Data provided START

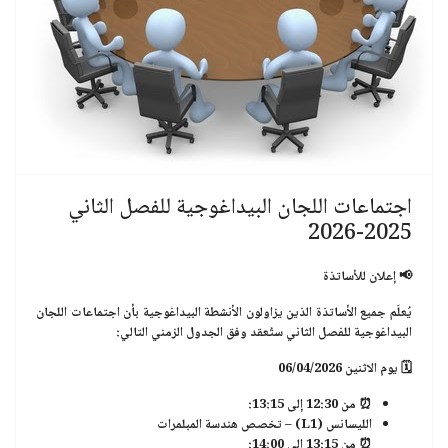
اجتماعات اللجان البيداغوجية للفصل الثاني
2025-2026
📢
إعلان للأساتذة
يُعلَم جميع الأساتذة الذين يزاولون الأنشطة البيداغوجية بأن
اجتماعات اللجان
البيداغوجية للفصل
الثاني
ستُعقد وفق الجدول الزمني التالي:
🗓
يوم الاثنين 06/04/2026
⏰ من 12:30 إلى 13:15:
الليسانس (L1)
– تخصص
هندسة المبلمرات
⏰ من 13:15 إلى 14:00:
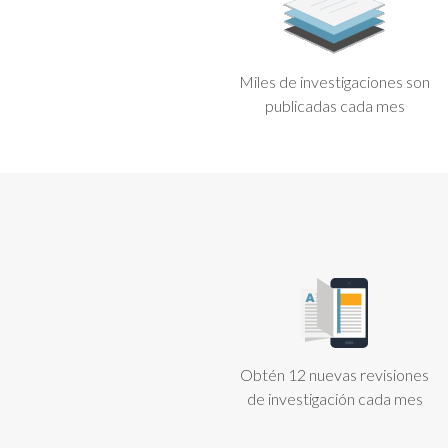
Miles de investigaciones son
publicadas cada mes
Obtén 12 nuevas revisiones
de investigación cada mes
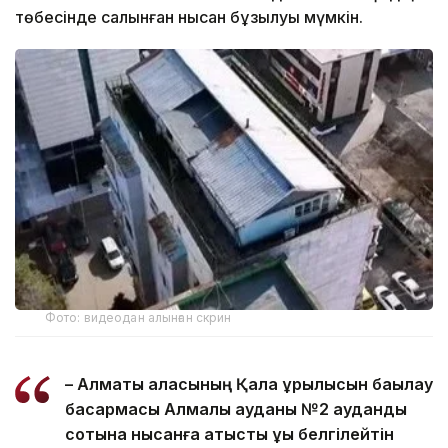
төбесінде салынған нысан бұзылуы мүмкін.
Фото: видеодан алынған скрин
– Алматы қаласының Қала құрылысын бақылау
басқармасы Алмалы ауданы №2 аудандық
сотына нысанға қатысты құқық белгілейтін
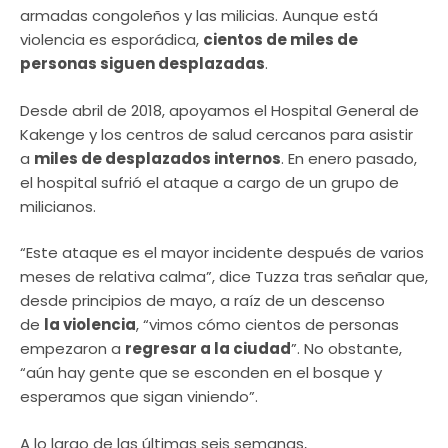
armadas congoleños y las milicias. Aunque está
violencia es esporádica,
cientos de miles de
personas siguen desplazadas
.
Desde abril de 2018, apoyamos el Hospital General de
Kakenge y los centros de salud cercanos para asistir
a
miles de desplazados internos
. En enero pasado,
el hospital sufrió el ataque a cargo de un grupo de
milicianos.
“Este ataque es el mayor incidente después de varios
meses de relativa calma”, dice Tuzza tras señalar que,
desde principios de mayo, a raíz de un descenso
de
la violencia
, “vimos cómo cientos de personas
empezaron a
regresar a la ciudad
”. No obstante,
“aún hay gente que se esconden en el bosque y
esperamos que sigan viniendo”.
A lo largo de las últimas seis semanas,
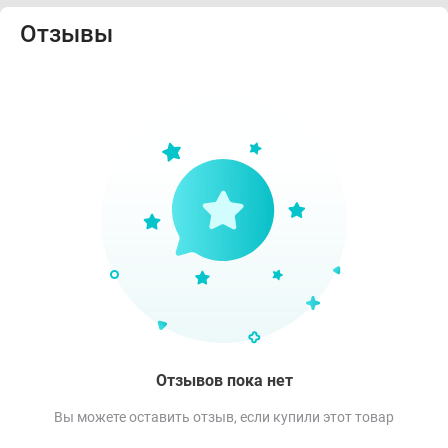
Отзывы
Отзывов пока нет
Вы можете оставить отзыв, если купили этот товар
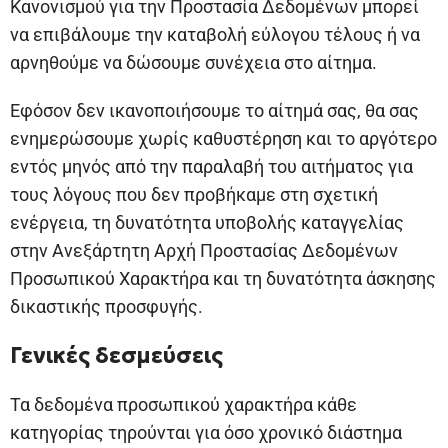
Κανονισμού για την Προστασία Δεδομένων μπορεί
να επιβάλουμε την καταβολή εύλογου τέλους ή να
αρνηθούμε να δώσουμε συνέχεια στο αίτημα.
Εφόσον δεν ικανοποιήσουμε το αίτημά σας, θα σας
ενημερώσουμε χωρίς καθυστέρηση και το αργότερο
εντός μηνός από την παραλαβή του αιτήματος για
τους λόγους που δεν προβήκαμε στη σχετική
ενέργεια, τη δυνατότητα υποβολής καταγγελίας
στην Ανεξάρτητη Αρχή Προστασίας Δεδομένων
Προσωπικού Χαρακτήρα και τη δυνατότητα άσκησης
δικαστικής προσφυγής.
Γενικές δεσμεύσεις
Τα δεδομένα προσωπικού χαρακτήρα κάθε
κατηγορίας τηρούνται για όσο χρονικό διάστημα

Data provided END

> [Work request] Skip the pictures and output all entries exactly.

> [Final answer]
اجتماعات اللجان البيداغوجية للفصل الثاني
2025-2026
📢
إعلان للأساتذة
يُعلَم جميع الأساتذة الذين يزاولون الأنشطة البيداغوجية بأن
اجتماعات اللجان
البيداغوجية للفصل
الثاني
ستُعقد وفق الجدول الزمني التالي:
🗓
يوم الاثنين 06/04/2026
⏰ من 12:30 إلى 13:15:
الليسانس (L1)
– تخصص
هندسة المبلمرات
⏰ من 13:15 إلى 14:00:
Miles de investigaciones son
publicadas cada mes
Obtén 12 nuevas revisiones
de investigación cada mes
төбесінде салынған нысан бұзылуы мүмкін.
Фото: видеодан алынған скрин
– Алматы қаласының Қала құрылысын бақылау
басқармасы Алмалы ауданы №2 аудандық
сотына нысанға қатысты құқық белгілейтін
armadas congoleños y las milicias. Aunque está
violencia es esporádica,
cientos de miles de
personas siguen desplazadas
.
Desde abril de 2018, apoyamos el Hospital General de
Kakenge y los centros de salud cercanos para asistir
a
miles de desplazados internos
. En enero pasado,
el hospital sufrió el ataque a cargo de un grupo de
milicianos.
“Este ataque es el mayor incidente después de varios
meses de relativa calma”, dice Tuzza tras señalar que,
desde principios de mayo, a raíz de un descenso
de
la violencia
, “vimos cómo cientos de personas
empezaron a
regresar a la ciudad
”. No obstante,
“aún hay gente que se esconden en el bosque y
esperamos que sigan viniendo”.
A lo largo de las últimas seis semanas,
Отзывы
Отзывов пока нет
Вы можете оставить отзыв, если купили этот товар
Κανονισμού για την Προστασία Δεδομένων μπορεί
να επιβάλουμε την καταβολή εύλογου τέλους ή να
αρνηθούμε να δώσουμε συνέχεια στο αίτημα.
Εφόσον δεν ικανοποιήσουμε το αίτημά σας, θα σας
ενημερώσουμε χωρίς καθυστέρηση και το αργότερο
εντός μηνός από την παραλαβή του αιτήματος για
τους λόγους που δεν προβήκαμε στη σχετική
ενέργεια, τη δυνατότητα υποβολής καταγγελίας
στην Ανεξάρτητη Αρχή Προστασίας Δεδομένων
Προσωπικού Χαρακτήρα και τη δυνατότητα άσκησης
δικαστικής προσφυγής.
Γενικές δεσμεύσεις
Τα δεδομένα προσωπικού χαρακτήρα κάθε
κατηγορίας τηρούνται για όσο χρονικό διάστημα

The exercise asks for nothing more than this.